Why does arrayref throw?

Well in that case we were talking about isbits types, the docs only mentions

The initial contents of a plain data type is undefined

For references, it said

While you are allowed to create objects with uninitialized fields, any access to an uninitialized reference is an immediate error… This avoids the need to continually check for null values.

Accessing #undef (the mutable pointer kind) is not not undefined behavior. It’s defined to throw. This ironically makes #undef more defined than the behavior for bits-type, but so is the linguistic irony.

5 Likes

Unlike the reference case, this would be a performance disaster. It would force every int/float/whatever array access to look in two places and potentially throw an error. Unlike the reference case where you have to do an indirect memory load anyway, that is a lot of overhead for something as lightweight as an Int load. Not to mention increasing the size of basically every object and making Julia’s struct layout no longer C-compatible. That’s an awful lot to give up for the sake of “they should behave the same.”

3 Likes
4 Likes

Yes, that’s basically what’s going on here. What is “undefined” is what content you’ll get, which is much more constrained than what C uses the term for. It’s just a very natural term to use though. I don’t think there’s any conflict between what I said and what Keno has said.

3 Likes

Thank you @StefanKarpinski for taking the time to explain the approach (and its rationale) you took with the language!

Perhaps I have an unwarranted fear of exceptions, but I feel they make the language more complicated.
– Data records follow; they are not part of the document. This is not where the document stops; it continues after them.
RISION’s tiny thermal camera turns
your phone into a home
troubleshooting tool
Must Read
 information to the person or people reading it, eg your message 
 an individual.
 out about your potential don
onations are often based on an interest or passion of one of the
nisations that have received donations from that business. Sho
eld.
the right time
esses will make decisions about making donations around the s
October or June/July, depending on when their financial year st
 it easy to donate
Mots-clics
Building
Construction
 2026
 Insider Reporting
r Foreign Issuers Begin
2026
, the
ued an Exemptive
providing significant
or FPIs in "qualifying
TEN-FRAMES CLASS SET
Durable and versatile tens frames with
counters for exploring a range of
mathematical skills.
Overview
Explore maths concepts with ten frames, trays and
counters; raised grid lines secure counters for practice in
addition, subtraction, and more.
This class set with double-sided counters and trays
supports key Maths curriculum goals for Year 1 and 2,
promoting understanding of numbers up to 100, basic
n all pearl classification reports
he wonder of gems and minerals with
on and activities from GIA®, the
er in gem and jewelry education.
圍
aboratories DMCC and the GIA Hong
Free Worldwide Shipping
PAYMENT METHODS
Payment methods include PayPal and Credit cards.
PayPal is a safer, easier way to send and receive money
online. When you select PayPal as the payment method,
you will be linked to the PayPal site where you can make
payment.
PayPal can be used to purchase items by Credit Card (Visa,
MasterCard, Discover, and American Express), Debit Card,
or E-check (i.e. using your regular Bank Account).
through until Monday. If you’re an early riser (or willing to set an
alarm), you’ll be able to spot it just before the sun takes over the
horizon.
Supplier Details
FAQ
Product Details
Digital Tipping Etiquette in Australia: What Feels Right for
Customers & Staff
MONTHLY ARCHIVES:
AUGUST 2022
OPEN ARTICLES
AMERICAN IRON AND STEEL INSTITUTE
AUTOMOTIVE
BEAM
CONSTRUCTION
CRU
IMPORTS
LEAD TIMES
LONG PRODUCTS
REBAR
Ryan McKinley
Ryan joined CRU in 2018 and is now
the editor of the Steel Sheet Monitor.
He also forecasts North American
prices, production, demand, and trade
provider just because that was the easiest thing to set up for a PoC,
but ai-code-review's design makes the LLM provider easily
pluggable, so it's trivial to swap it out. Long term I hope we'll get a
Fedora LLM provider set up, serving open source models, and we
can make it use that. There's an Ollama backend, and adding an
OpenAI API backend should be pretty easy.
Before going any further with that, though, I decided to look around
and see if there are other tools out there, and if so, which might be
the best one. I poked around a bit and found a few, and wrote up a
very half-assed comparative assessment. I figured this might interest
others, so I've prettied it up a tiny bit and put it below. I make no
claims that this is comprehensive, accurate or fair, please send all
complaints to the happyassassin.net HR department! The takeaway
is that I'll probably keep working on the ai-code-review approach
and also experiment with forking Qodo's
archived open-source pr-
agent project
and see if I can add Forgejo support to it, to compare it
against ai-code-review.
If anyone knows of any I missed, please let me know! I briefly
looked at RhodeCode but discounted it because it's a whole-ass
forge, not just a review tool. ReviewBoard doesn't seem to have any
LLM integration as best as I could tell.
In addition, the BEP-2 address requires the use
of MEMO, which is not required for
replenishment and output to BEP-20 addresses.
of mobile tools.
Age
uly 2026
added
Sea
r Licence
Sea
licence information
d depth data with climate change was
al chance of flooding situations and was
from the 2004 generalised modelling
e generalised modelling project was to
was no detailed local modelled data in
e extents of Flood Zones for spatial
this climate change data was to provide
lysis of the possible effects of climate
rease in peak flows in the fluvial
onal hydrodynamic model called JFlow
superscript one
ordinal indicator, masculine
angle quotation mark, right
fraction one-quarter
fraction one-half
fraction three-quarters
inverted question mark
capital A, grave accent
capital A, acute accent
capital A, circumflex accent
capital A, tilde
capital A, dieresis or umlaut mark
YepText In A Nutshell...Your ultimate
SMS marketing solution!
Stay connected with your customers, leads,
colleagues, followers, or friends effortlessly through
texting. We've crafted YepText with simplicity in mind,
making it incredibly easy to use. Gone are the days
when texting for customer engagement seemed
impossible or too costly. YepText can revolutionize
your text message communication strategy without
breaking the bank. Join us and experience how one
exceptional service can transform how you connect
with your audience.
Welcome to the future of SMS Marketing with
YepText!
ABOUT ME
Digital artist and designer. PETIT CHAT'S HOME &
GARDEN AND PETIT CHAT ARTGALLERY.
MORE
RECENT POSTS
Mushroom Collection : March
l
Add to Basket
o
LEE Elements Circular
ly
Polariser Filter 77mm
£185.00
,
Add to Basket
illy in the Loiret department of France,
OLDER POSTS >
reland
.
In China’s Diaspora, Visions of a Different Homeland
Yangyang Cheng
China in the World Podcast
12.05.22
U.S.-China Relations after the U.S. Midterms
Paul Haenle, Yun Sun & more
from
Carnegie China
Not concerned about performance issues.

I promise to write on this board when I have figured it out :slight_smile:

But, since you asked …
For Vector{T} with value type T: allow undef initializer.
For Vector{T} with reference type T: don’t allow undef initializer.

Expanding the second case (reference type): I do believe that fill (with some default) and collect (from some generator) handles many cases. The other cases by Union{T,Nothing}.

Yes, I’m sure there are also cases where this is not good enough.

How do you implement fill and collect? I suppose in this design they would have to be primitives?

The other cases by Union{T,Nothing}.

This isn’t very satisfying since that forces Hoare’s “billion dollar mistake” on people taking that route.

Yes, I’m sure there are also cases where this is not good enough.

Right, if this weren’t a programming language then getting the majority of cases would be fine, but we have to allow people to implement literally everything, so no corner case is too small.

2 Likes

Yes, I was referring to the isbits portion of stefan’s comment, I should have been clearer about that - sorry! Throwing a UndefVarError for references is certainly well defined behavior (albeit maybe confusing terminology). I’d personally prefer it be called UninitVarError, but that’s a topic for another day.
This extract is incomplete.